Frommer: Das Gericht lässt wie immer erst mal die Parteien ihre Standpunkte austauschen, also die Klage und die Klageerwiderung. Das ist ein ganz klassischer Ablauf. Üblicherweise ist es so, dass sich die Gerichte sehr früh in Form eines richterlichen Hinweises einschalten: Die Parteien in eine frühe Einigung zu führen, das ist eigentlich das Ziel, weil man gerade die weitere Eskalation vor Gericht und vor allem noch höhere Kosten vermeiden möchte. Die Verfahren, die wir führen, haben bislang alle dahingehend geendet, dass die Menschen eben doch für den Schaden aufkommen mussten, den sie angerichtet haben. In den überwiegenden Fällen war es eben doch nicht der vermeintliche Hacker, sondern alle Zeichen weisen auf das eigene Umfeld hin.

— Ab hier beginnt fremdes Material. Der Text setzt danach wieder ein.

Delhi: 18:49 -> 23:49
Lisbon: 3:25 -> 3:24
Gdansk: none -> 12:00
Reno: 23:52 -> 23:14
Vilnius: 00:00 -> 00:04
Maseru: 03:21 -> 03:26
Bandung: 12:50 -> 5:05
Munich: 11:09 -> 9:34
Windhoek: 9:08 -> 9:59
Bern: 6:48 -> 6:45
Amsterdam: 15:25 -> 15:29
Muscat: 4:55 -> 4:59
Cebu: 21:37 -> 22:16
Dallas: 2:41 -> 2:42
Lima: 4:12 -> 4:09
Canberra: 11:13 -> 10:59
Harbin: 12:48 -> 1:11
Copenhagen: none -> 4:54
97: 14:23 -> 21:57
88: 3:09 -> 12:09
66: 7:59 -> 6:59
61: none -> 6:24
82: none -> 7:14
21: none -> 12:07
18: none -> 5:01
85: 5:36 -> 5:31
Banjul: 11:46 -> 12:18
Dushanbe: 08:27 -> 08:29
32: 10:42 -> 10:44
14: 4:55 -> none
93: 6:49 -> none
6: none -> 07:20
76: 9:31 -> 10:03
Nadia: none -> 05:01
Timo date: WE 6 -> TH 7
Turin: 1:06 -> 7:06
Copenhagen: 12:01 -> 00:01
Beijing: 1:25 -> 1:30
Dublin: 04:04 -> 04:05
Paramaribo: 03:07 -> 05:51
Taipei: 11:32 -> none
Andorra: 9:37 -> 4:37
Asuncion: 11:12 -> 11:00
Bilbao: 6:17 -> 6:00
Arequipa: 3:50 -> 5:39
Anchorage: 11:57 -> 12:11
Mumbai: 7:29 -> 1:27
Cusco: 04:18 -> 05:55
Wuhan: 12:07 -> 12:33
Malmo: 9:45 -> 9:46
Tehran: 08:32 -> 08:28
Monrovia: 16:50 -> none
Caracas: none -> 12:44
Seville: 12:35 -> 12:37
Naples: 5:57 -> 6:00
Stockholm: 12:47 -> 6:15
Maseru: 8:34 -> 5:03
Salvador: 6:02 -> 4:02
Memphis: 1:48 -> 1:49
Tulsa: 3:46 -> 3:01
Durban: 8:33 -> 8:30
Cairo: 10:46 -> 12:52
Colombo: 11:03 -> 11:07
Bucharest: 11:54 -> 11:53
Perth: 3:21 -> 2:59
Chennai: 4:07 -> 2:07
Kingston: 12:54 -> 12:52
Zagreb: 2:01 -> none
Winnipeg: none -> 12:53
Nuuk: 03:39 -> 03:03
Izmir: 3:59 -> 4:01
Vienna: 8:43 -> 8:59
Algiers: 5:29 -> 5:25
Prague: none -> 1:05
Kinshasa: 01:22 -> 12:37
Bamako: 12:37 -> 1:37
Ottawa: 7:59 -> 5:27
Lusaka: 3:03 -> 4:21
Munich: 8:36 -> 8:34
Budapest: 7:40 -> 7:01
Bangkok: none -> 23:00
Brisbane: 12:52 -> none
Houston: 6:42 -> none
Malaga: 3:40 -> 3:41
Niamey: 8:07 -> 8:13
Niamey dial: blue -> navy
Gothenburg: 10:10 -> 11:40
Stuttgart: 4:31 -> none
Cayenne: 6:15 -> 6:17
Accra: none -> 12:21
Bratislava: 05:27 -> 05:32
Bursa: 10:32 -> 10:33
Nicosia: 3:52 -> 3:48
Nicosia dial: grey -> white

jetzt.de: Trotzdem wird behauptet, das Verfahren sei fehlerbehaftet.
Frommer: Mir ist aber kein Fall bekannt, bei dem es zu einem solchen Fehler kam. Im Gegenteil: Wenn man Tausende Gerichtsverfahren führt und dabei kein Fehler gefunden wurde, dann ist es wohl so, dass die Geschwindigkeitsmessung eben doch richtig funktioniert hat.
jetzt.de: Was tue ich, wenn der Anschluss in meiner WG auf mich läuft, ich aber nicht der Rechteverletzter bin?
Frommer: Ich kann Sie da nicht aus der Haftung rausbringen. In aller Regel einigt man sich in solchen Fällen, weil eben doch rauskommt, wer es war. Und dann übernimmt der Anschlussinhaber natürlich die Forderung und versucht auch mit seinem ehemaligen oder Noch-WG-Partner nicht im Dauerclinch zu leben. Wenn es aber mal nicht so geht, und Sie müssen Klage erheben, dann ist es tatsächlich so, dass die Gerichte mit einer juristischen Vermutung dahingehend arbeiten, dass zunächst der Anschlussinhaber als wahrer Täter gilt, also so behandelt wird, als hätte er eigenhändig gehandelt. Davon geht das Rechtssystem aus, gestützt auch auf eine Musterentscheidung des Bundesgerichtshofs zu dieser Frage. Wie soll eine Rechtsordnung auch sonst damit umgehen, dass es nie jemand gewesen sein will?